YOUR TASK =
For this exercise, copy the records below exactly and exclude every image.

AVAILABLE RECORDS =
================================
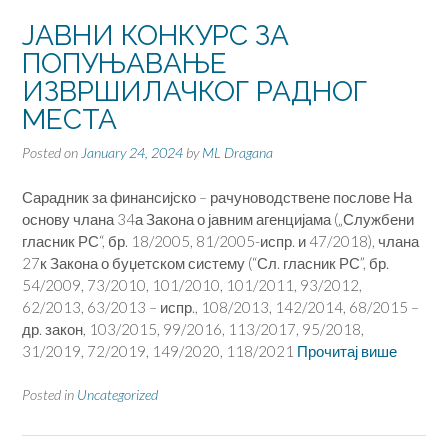
ЈАВНИ КОНКУРС ЗА
ПОПУЊАВАЊЕ
ИЗВРШИЛАЧКОГ РАДНОГ
МЕСТА
Posted on
January 24, 2024
by
ML Dragana
Сарадник за финансијско – рачуноводствене послове На
основу члана 34а Закона о јавним агенцијама („Службени
гласник РС“, бр. 18/2005, 81/2005-испр. и 47/2018), члана
27к Закона о буџетском систему (“Сл. гласник РС”, бр.
54/2009, 73/2010, 101/2010, 101/2011, 93/2012,
62/2013, 63/2013 – испр., 108/2013, 142/2014, 68/2015 –
др. закон, 103/2015, 99/2016, 113/2017, 95/2018,
31/2019, 72/2019, 149/2020, 118/2021
Прочитај више
Posted in
Uncategorized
================================
OUTPUT OF THE TASK =
ЈАВНИ КОНКУРС ЗА
ПОПУЊАВАЊЕ
ИЗВРШИЛАЧКОГ РАДНОГ
МЕСТА
Posted on
January 24, 2024
by
ML Dragana
Сарадник за финансијско – рачуноводствене послове На
основу члана 34а Закона о јавним агенцијама („Службени
гласник РС“, бр. 18/2005, 81/2005-испр. и 47/2018), члана
27к Закона о буџетском систему (“Сл. гласник РС”, бр.
54/2009, 73/2010, 101/2010, 101/2011, 93/2012,
62/2013, 63/2013 – испр., 108/2013, 142/2014, 68/2015 –
др. закон, 103/2015, 99/2016, 113/2017, 95/2018,
31/2019, 72/2019, 149/2020, 118/2021
Прочитај више
Posted in
Uncategorized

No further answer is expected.